While many users are familiar with the risk of liquidations and insolvencies in DeFi, there are also latent risks that are less visible to most participants. The risk of contagion between various DeFi protocols may seem abstract, but can have very real consequences for the protocols involved and even an entire DeFi ecosystem.
This case study reviews the early history of the Metis ecosystem, which was significantly disrupted by a multi-protocol exploit in April 2022. Though the initial catalyst was a smart contract bug, a number of economic weaknesses compounded the damage to Metis’ overall competitiveness.
Background
Metis is an Ethereum Layer 2 (L2) network that launched in late-2021, competing with similar networks like Optimism. At the time of the events, the top lending protocol on the Metis network was Agora, a fork of the popular Compound V2 design. Starstream was a yield aggregation protocol on Metis that had grown quickly in the ecosystem’s early days. The Starstream governance token (STARS) was listed on Agora, where it could be used as collateral for loans.
Events
On April 7, 2022, a poorly configured Starstream treasury contract was drained of a large quantity of STARS tokens. In a single transaction, the exploiter was able to gain control of over 50% of the total supply of STARS, worth about $10M at the prevailing market prices. The drained tokens were then supplied to Agora, where they were used to execute a price manipulation attack.

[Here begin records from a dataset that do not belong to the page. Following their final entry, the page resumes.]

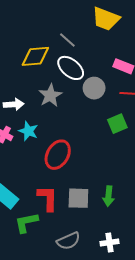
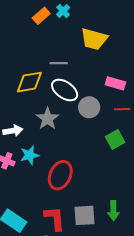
gray line: (67, 40) -> (59, 63), turned -36
cyan star: (28, 131) -> (30, 155), turned -30

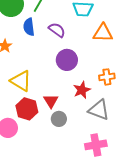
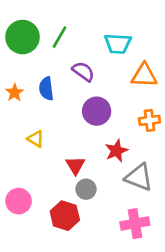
blue semicircle: (29, 27) -> (46, 89), moved
orange cross: (107, 77) -> (149, 120), moved
yellow triangle: (21, 81) -> (36, 139), size x0.6
red hexagon: (27, 109) -> (65, 216), moved

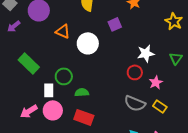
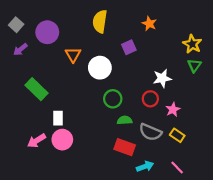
orange triangle: (63, 31) -> (73, 55), turned 35
green triangle: (176, 58) -> (194, 66), moved
green circle: (64, 76) -> (113, 99), moved
green semicircle: (82, 92) -> (125, 120), moved
red rectangle: (84, 117) -> (125, 147), moved

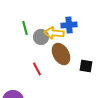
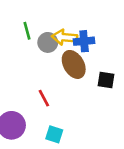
blue cross: (69, 25) -> (84, 41), moved
red line: (37, 69) -> (44, 98), moved

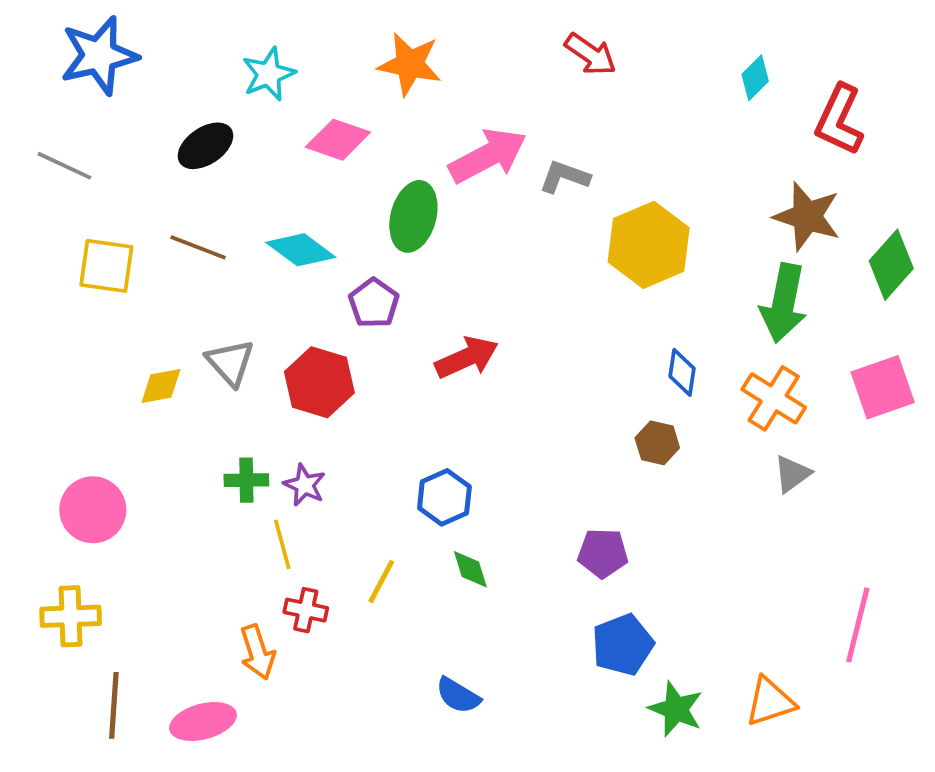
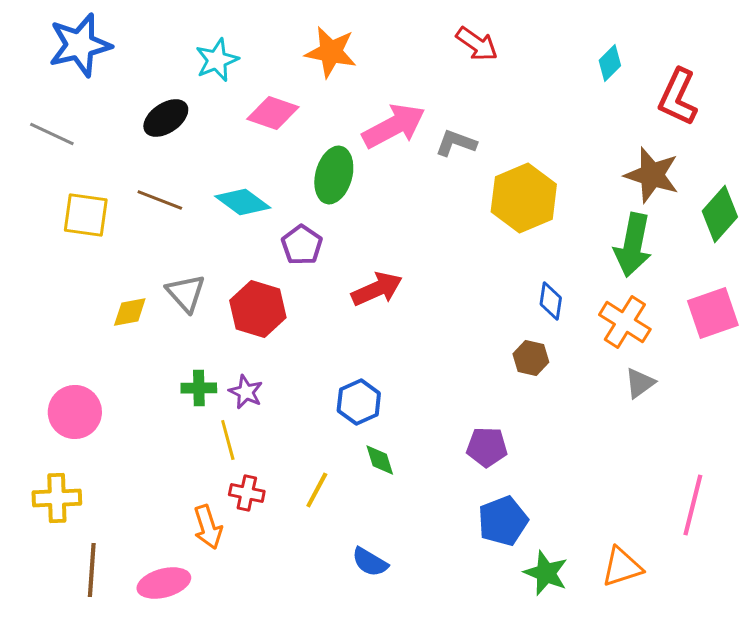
yellow line: (381, 582) -> (317, 490), moved

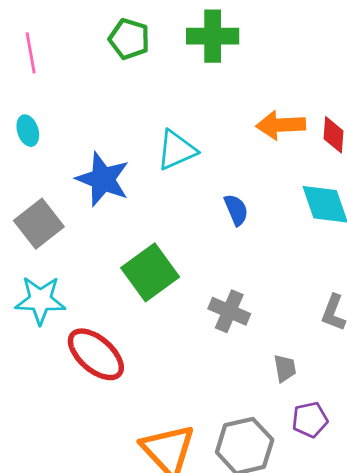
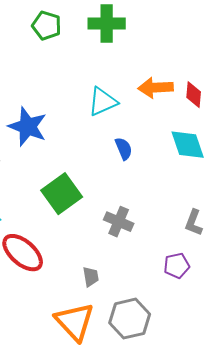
cyan triangle: (176, 150) -> (103, 102), moved
gray trapezoid: (285, 368) -> (91, 277), moved
purple pentagon: (310, 420) -> (177, 266), moved

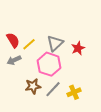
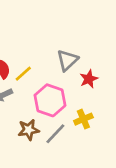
gray triangle: (55, 43) -> (67, 60), moved
yellow cross: (74, 92) -> (83, 119), moved

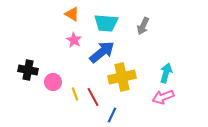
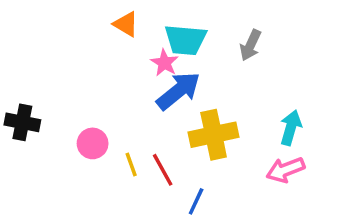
pink star: (74, 40) -> (164, 63), moved
black cross: (28, 70) -> (22, 122), moved

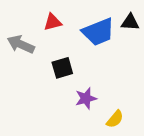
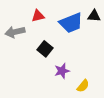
gray arrow: (21, 44) -> (15, 32), turned -36
black square: (62, 68) -> (45, 49), turned -35

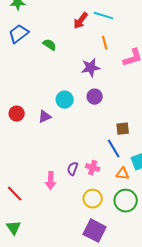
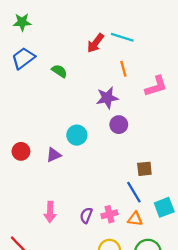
purple circle: (95, 97) -> (119, 125), moved
pink cross: (93, 168) -> (109, 214), turned -32
orange triangle: (123, 174) -> (135, 219), moved
pink arrow: (51, 181) -> (50, 212), moved

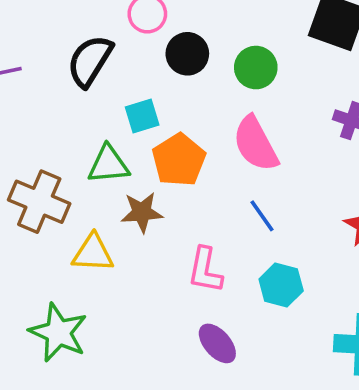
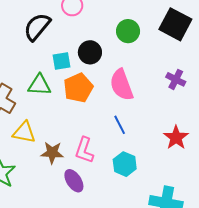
black circle: (187, 54) -> (90, 52), moved
green circle: (256, 68) -> (128, 31), moved
brown star: (142, 212) -> (52, 153), moved
purple ellipse: (217, 343) -> (74, 181), moved

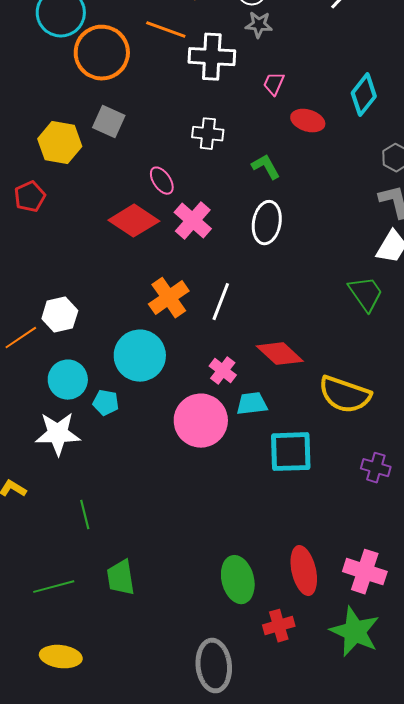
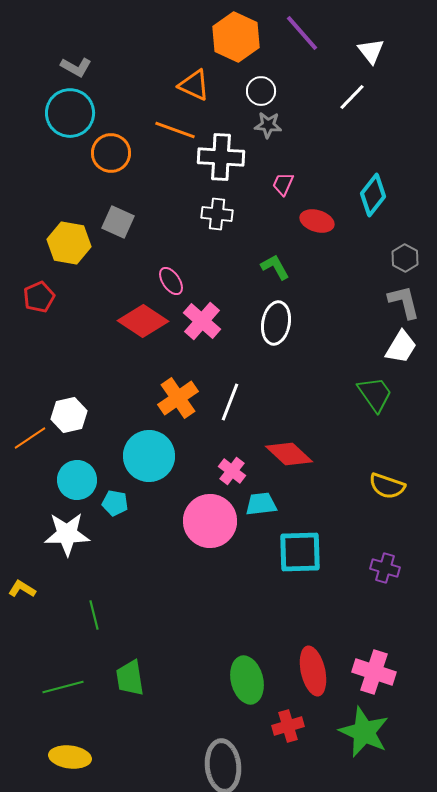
orange circle: (102, 53) -> (111, 153), size x0.7
white cross: (208, 134) -> (217, 214), moved
yellow semicircle: (345, 395) -> (387, 486), moved, size x0.7

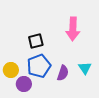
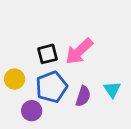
pink arrow: (73, 29) -> (79, 51), moved, turned 45
yellow circle: (11, 70) -> (15, 79), moved

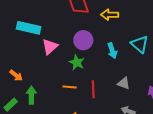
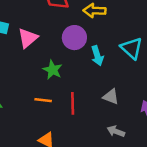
purple circle: (83, 40) -> (74, 38), moved
pink triangle: (50, 47) -> (28, 38), moved

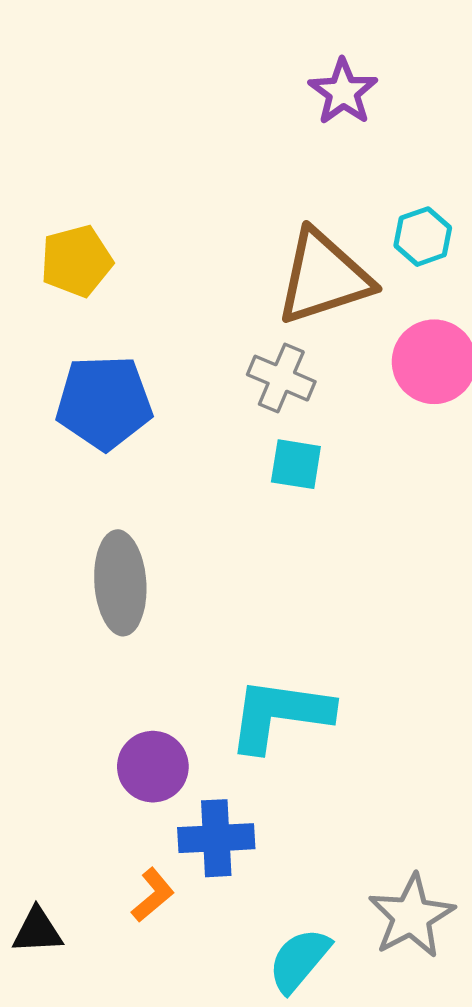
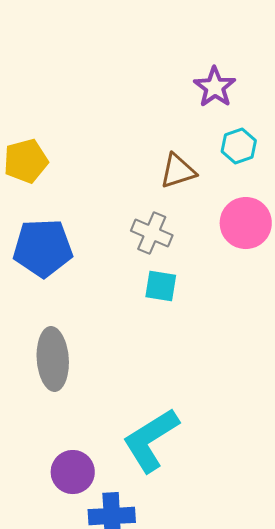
purple star: (343, 92) -> (215, 87), moved
brown triangle: (324, 277) -> (178, 171), size x0.6
cyan L-shape: (280, 715) -> (151, 440), turned -40

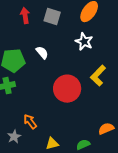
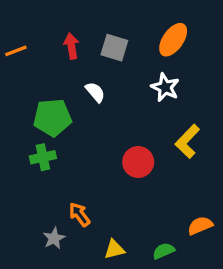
white semicircle: (42, 53) -> (95, 92), moved
red circle: (67, 89) -> (138, 162), size x0.7

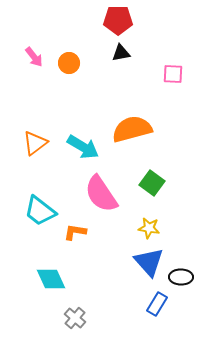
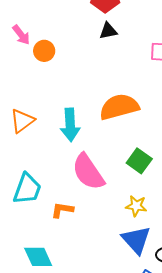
orange circle: (69, 63) -> (44, 51), moved
cyan arrow: (83, 147) -> (70, 125), turned 56
cyan trapezoid: (40, 211) -> (27, 189), turned -108

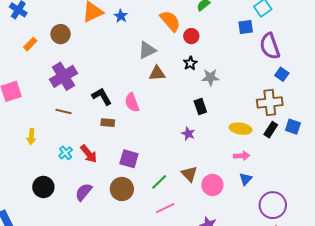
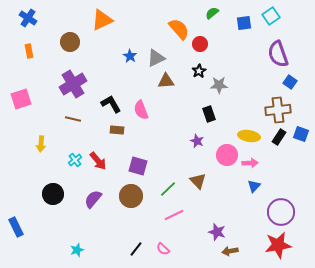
blue star: (121, 16) -> (130, 56), moved
blue square: (246, 27) -> (244, 23), moved
orange rectangle: (30, 44) -> (29, 51), moved, turned -56
pink circle: (212, 185) -> (227, 155), moved

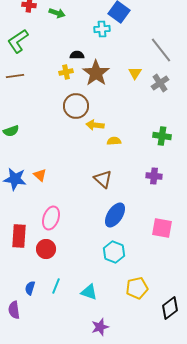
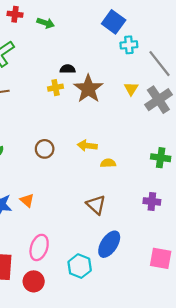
cyan cross: (102, 29) -> (129, 45), moved
gray cross: (160, 83) -> (158, 100), size x1.4
brown circle: (76, 106) -> (45, 149), moved, size x0.7
cyan hexagon: (114, 252) -> (80, 266), moved

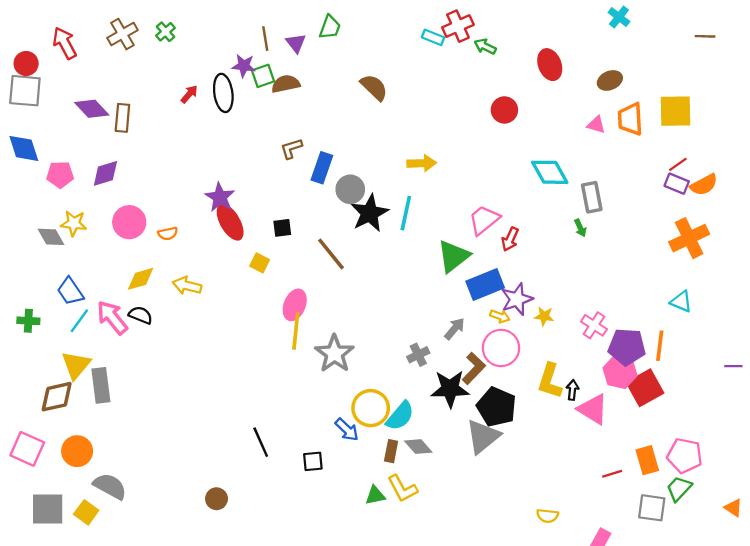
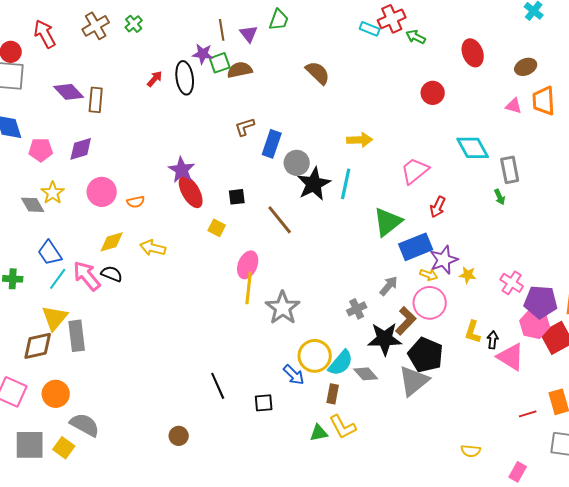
pink trapezoid: (484, 220) -> (415, 171), moved
yellow star: (74, 223) -> (53, 193), turned 30
yellow L-shape: (550, 381) -> (473, 332), size x0.7
gray diamond: (418, 447) -> (366, 374), moved

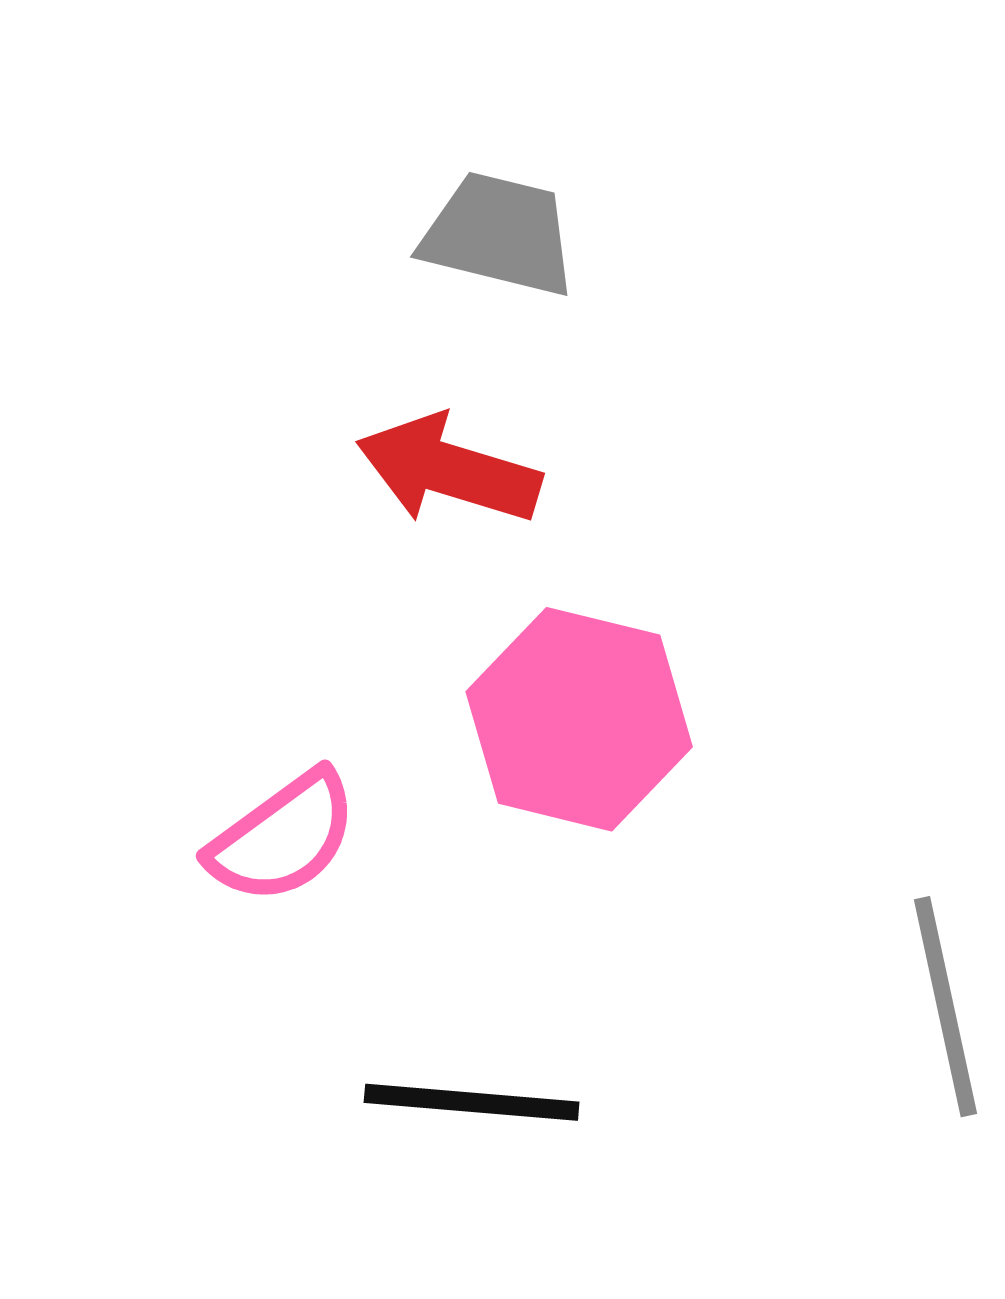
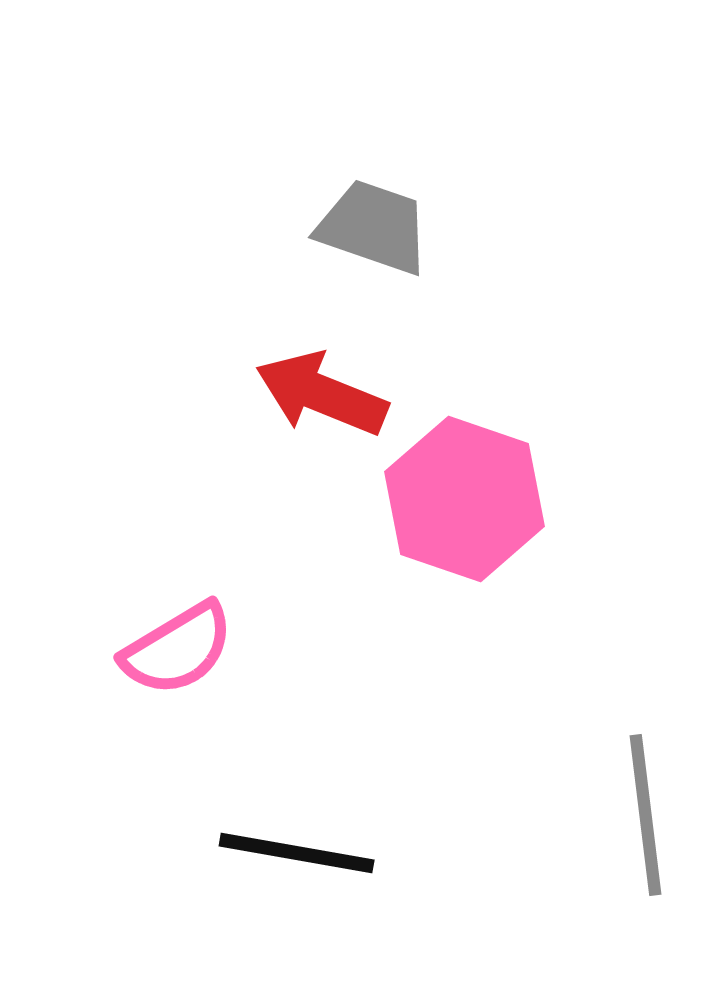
pink hexagon: (579, 719) -> (465, 499), moved

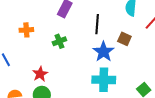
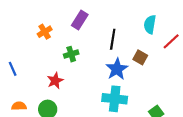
orange cross: (26, 30) -> (45, 32), moved, turned -32
red star: (40, 74) -> (55, 81), moved

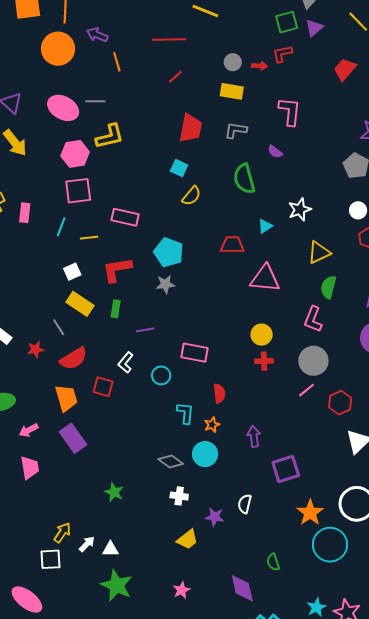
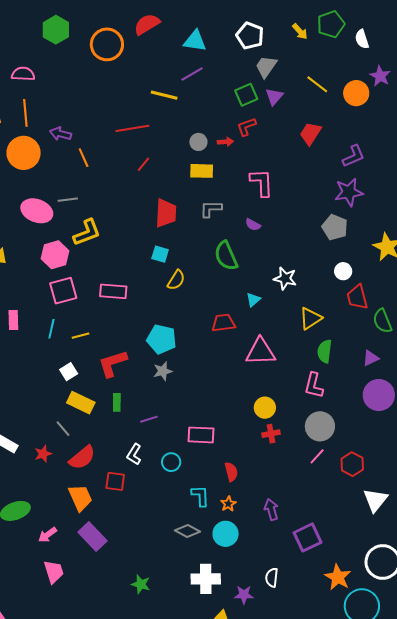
white star: (300, 210) -> (285, 279), turned -30
pink rectangle: (125, 217) -> (113, 291), moved
gray diamond: (171, 462) -> (187, 531), moved
white cross: (179, 496) -> (206, 579), size x1.6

The exploiter used STARS collateral on Agora to open an initial borrow position. A portion of the borrowed assets was then used to buy STARS on the Tethys DEX, which provided the sole price feed for STARS collateral on Agora. As the price of STARS temporarily spiked, so did the exploiter’s borrowing power, allowing them to further increase their borrow position on Agora. The borrowed tokens were eventually moved to other addresses, resulting in about $8.4M worth of bad debt on Agora. Within a few weeks, both Starstream and Agora had shut down, leaving the Metis ecosystem without a core lending protocol. The contagion disrupted DeFi activity across the Metis network and was a major setback in its growth trajectory.
Analysis
The Starstream/Agora exploit highlighted several vulnerabilities across both smart contract and economic risk. Though better smart contract audits may have caught the initial treasury vulnerability, this was only directly relevant to Starstream. The later fallout for Agora and the entire Metis ecosystem was not a result of smart contract bugs, but rather economic weaknesses:
- Agora listed STARS as collateral without any supply limits, since Compound V2 forks do not have the native ability to do so. Though Agora planned on adding supply limits in a later upgrade, this had not yet been implemented at the time of the exploit.
- The initial 40% collateral ratio for STARS was aggressive given the risk profile of the token and lack of supply limits. Agora was preparing to lower the collateral factor from 40% to 20% at the time of the exploit, but this change had also not yet been implemented.
- The STARS price oracle on Agora was based on a 1 hour TWAP of a single trading pair on the Tethys DEX. A relatively small DEX pool is far more vulnerable to manipulation than advanced oracles using multiple price sources or sophisticated filters for price data.
- Agora did not have automated systems in place to detect unusual activity, such as an outsized supply position.
- Metis relied heavily on Agora as its top lending protocol, making the loss very damaging to the ecosystem.
Addressing these economic issues could have helped contain the fallout from the Starstream events. In a robust ecosystem, overall DeFi activity can continue relatively unaffected after a localized exploit. Since it is likely impossible to prevent all hacks and exploits entirely, reducing contagion is a key consideration for the long-term success of an emerging ecosystem.
Conclusion
This case study highlights the latent nature of economic risk and its links to other risks across DeFi ecosystems. Though the draining of Starstream’s treasury was the immediate catalyst, it revealed economic issues in the Agora and Metis ecosystems that were always present in the background. A better code audit may have prevented the initial Starstream exploit, but the economic issues would have remained. Unless remedied, the ecosystem would always be vulnerable to market shocks or exploits that would have eventually exposed these weaknesses.